Through the postage stamps, Botswana Post signifies the role that Botswana, even as a lowly British protectorate, played in aiding and facilitating the struggle for freedom in apartheid South Africa.

Between December 1961 and July 1962, Mandela sought refuge in a small incomplete house in the Lobatse township of Peleng. The house belonged to the Kanye-born “Robin Hood of Newclare,” Fish Keitseng, a Motswana trade union activist and politician who had left his hometown for South Africa aged 23 to worked in South African mines and eventually recruited into the African National Congress (ANC).

Keitseng is counted among icons who played a crucial role in the struggle against apartheid. His comrade-in-arms Nelson Mandela is hailed a global hero for his immense contribution to the liberation of South Africa and eventually uniting the world through his message of peace despite his 27 years of incarceration on Robben Island and Pollsmoor Prison.

Motswetla specialises in oil painting, acrylic painting as well as pencil, charcoal and recycled art. She works with anything that she can draw creativity from. Her role was to draw two official stamp designs of a younger and an older Mandela while another creative, Onica Lekuntwane, did the graphic works.

Said Motswetla: “Both paintings took me about a week to complete and I did my best to produce the beast artworks. I am a strong believer in client satisfaction and believe I delivered and worked hard enough.”

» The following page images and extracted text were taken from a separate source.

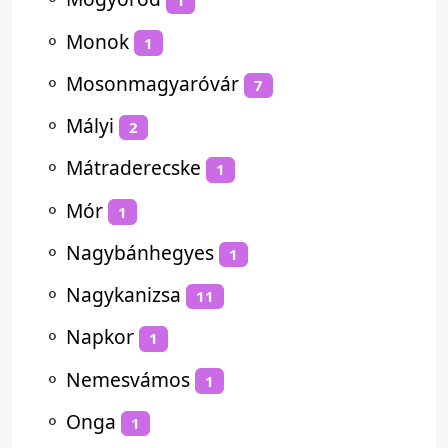
1
⚬
Monok
1
⚬
Mosonmagyaróvár
7
⚬
Mályi
2
⚬
Mátraderecske
1
⚬
Mór
1
⚬
Nagybánhegyes
1
⚬
Nagykanizsa
11
⚬
Napkor
1
⚬
Nemesvámos
1
⚬
Onga
1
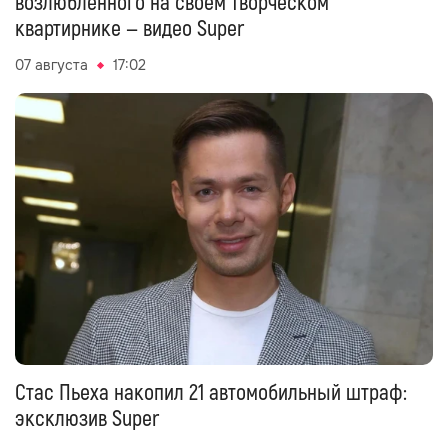
возлюбленного на своём творческом
квартирнике — видео Super
07 августа
17:02
Стас Пьеха накопил 21 автомобильный штраф:
эксклюзив Super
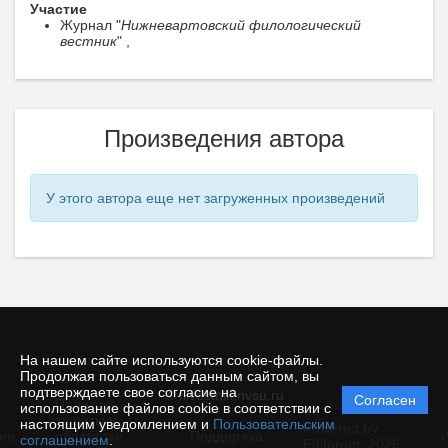
Участие
Журнал "
Нижневартовский филологический
вестник
" ,
Произведения автора
У этого автора еще нет загруженных произведений
На нашем сайте используются cookie-файлы.
Продолжая пользоваться данным сайтом, вы
подтверждаете свое согласие на
© filvestnik.nvsu.ru
Согласен
Политика
использование файлов cookie в соответствии с
защиты и
настоящим уведомлением и
Пользовательским
Powered by
ие
обработки
Поддержка
И
соглашением
.
Editorum,
2026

Being among only a few female artists in the male-dominated field, the Palapye native says she aims to close the gender gap in art. Regarding the reality of being an artist in Botswana, Motswetla support for the craft has yet to grow and reach a peak yet. Pursuing art full time has also taught the young woman what talent and strategic hard work can achieve in the cutthroat industry.

Said she: “I highly value marketing because I have realised that people can’t support what they do not know. It is important as an artist to make yourself and your craft known, to show up at places with your best smile, to knock on doors and to never underestimate anyone.

“Recommendation through word-of-mouth goes a long way. Batswana have been supportive of my craft and I have never felt so overwhelmed by positive emotion. It is our job as artists to make our people discern the true value of art. It can be a form of communication between people to focus on common issues for the betterment of humankind.”

Motswetla grew up at Old Naledi in Gaborone where her mother became her biggest motivator. “I was never fed from a silver spoon,” she recalled. “My mother raised me single-handedly. She worked hard and inspired me to do the same. She nurtured my talent and groomed me into the artist that I am today. She bought me colouring books and paint as a child and was there for my art business when I started early in 2018.”

Most of Motewetla’s artworks celebrate and embrace the beauty of the African woman. The fine artist specialises in oil painting and recycled art working with anything she can draw creativity from. She describes herself as a woman who never stops creating and always gets the job done. Her aim is to produce masterpiece after masterpiece.